The lacrosse team was no better off.

“When I told them, they were crestfallen. She’s so young, so full of life, and it’s shocking. I think that what hit home for a lot of girls is that she wasn’t doing anything wrong. She wasn’t being careless,” Black said.

The team was brought face to face with the jarring fact that sometimes, a person can do everything right and bad things can still happen to them.

Coach Paulsen received serious wounds and a traumatic brain injury in the accident.

“It was very touch and go for a while,” Black said.

Paulsen spent the first two weeks unresponsive, but then started showing improvement. “It was a great sign when she moved her finger, because it meant that she wasn’t paralyzed,” said senior Caroline Koeman, a player on the lacrosse team.

Paulsen is now making substantial progress on the long road to recovery.

“Luckily she just got into the Shepherd Center in Atlanta, which is a traumatic brain injury center. So getting into that — it’s a huge step for her recovery,” Black said.

In the aftermath of the disaster, the lacrosse team has rallied in support of Coach Paulsen and her family.

“[The girls] were the first, when they heard, to go ‘What can we do? How can we help?’ Same with the parents, the parents have gone above and beyond. Volunteering to open up their houses. Food, donations… all these things that the parents have been trying to do to support this family,” Black said.

The team also has done something else for their coach — the players dedicated a game to her.

“We all had green headbands, because green is the color for [trauma-related] brain injuries. Everyone also had a green armband on their right shoe and a blue one on their left. The blue ones said ‘tiny but mighty’ because Coach Kelsey is 5’3”, but she’s really feisty,” Koeman said.
This didn’t end after one game — the headbands and armbands have stuck around.

“I continue to wear them in every game, and girls have continued to wear them in every game, just to keep people aware that this is going to be a long rehabilitation,” Black said.

Paulsen will not recover quickly or easily, but the team plans to stick with her.
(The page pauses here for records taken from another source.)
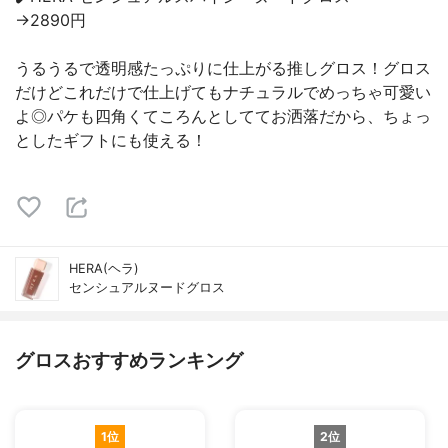
→2890円
うるうるで透明感たっぷりに仕上がる推しグロス！グロス
だけどこれだけで仕上げてもナチュラルでめっちゃ可愛い
よ◎パケも四角くてころんとしててお洒落だから、ちょっ
としたギフトにも使える！
HERA(ヘラ)
センシュアルヌードグロス
グロスおすすめランキング
1位
2位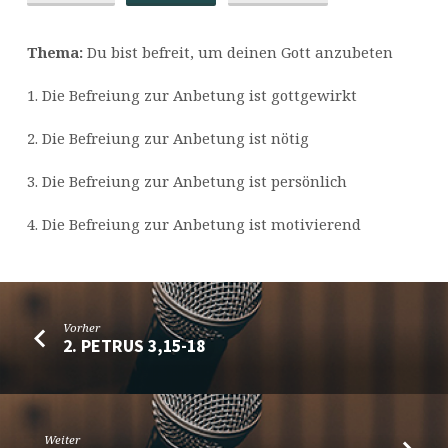
Thema:
Du bist befreit, um deinen Gott anzubeten
1. Die Befreiung zur Anbetung ist gottgewirkt
2. Die Befreiung zur Anbetung ist nötig
3. Die Befreiung zur Anbetung ist persönlich
4. Die Befreiung zur Anbetung ist motivierend
Vorher
2. PETRUS 3,15-18
Weiter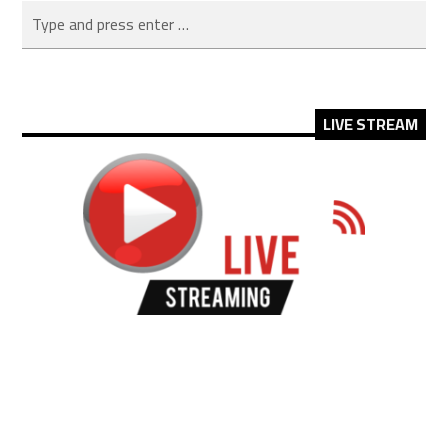
LIVE STREAM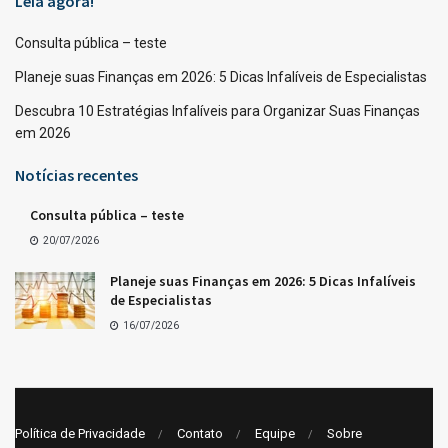
Leia agora!
Consulta pública – teste
Planeje suas Finanças em 2026: 5 Dicas Infalíveis de Especialistas
Descubra 10 Estratégias Infalíveis para Organizar Suas Finanças
em 2026
Notícias recentes
Consulta pública – teste
20/07/2026
Planeje suas Finanças em 2026: 5 Dicas Infalíveis
de Especialistas
16/07/2026
Política de Privacidade
Contato
Equipe
Sobre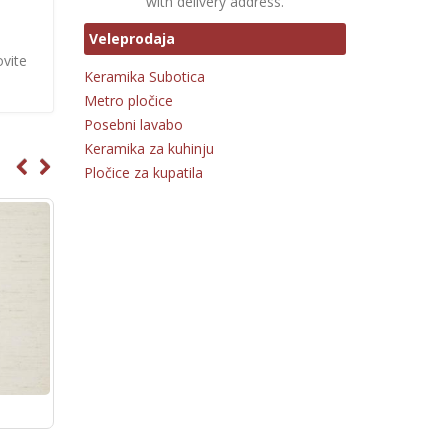
with delivery address.
Veleprodaja
ovite
Keramika Subotica
Metro pločice
Posebni lavabo
Keramika za kuhinju
Pločice za kupatila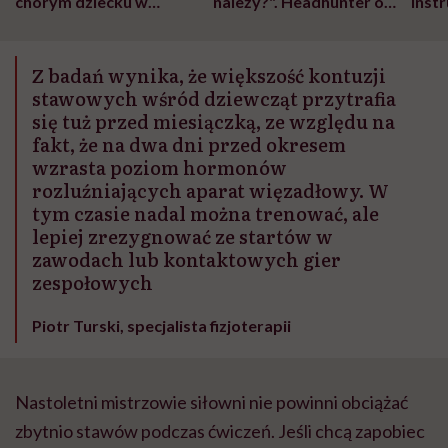
chorym dziecku w
należy?". Headhunter o
Inst
szpitalu to tortura.
zmianie pokoleniowej u
atak
"Przeszkadzać w tym
kobiet w ciąży na rynku
wars
może chyba tylko
pracy
eksp
Z badań wynika, że większość kontuzji
głupota i brak
wyobraźni"
stawowych wśród dziewcząt przytrafia
się tuż przed miesiączką, ze względu na
fakt, że na dwa dni przed okresem
wzrasta poziom hormonów
rozluźniających aparat więzadłowy. W
tym czasie nadal można trenować, ale
lepiej zrezygnować ze startów w
zawodach lub kontaktowych gier
zespołowych
Piotr Turski, specjalista fizjoterapii
Nastoletni mistrzowie siłowni nie powinni obciążać
zbytnio stawów podczas ćwiczeń. Jeśli chcą zapobiec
“The cliche is that our team’s a family, the lacrosse team’s a family, but it continues to blow me away,” Black said. “In the past couple of years, our team has been struck by some pretty adverse situations. And every single time, the community rallied to support these girls and their families. The same thing happened for Coach Kelsey. So I know that it’s more than just playing sports. It’s more than just a game. It really is about taking care of each other.”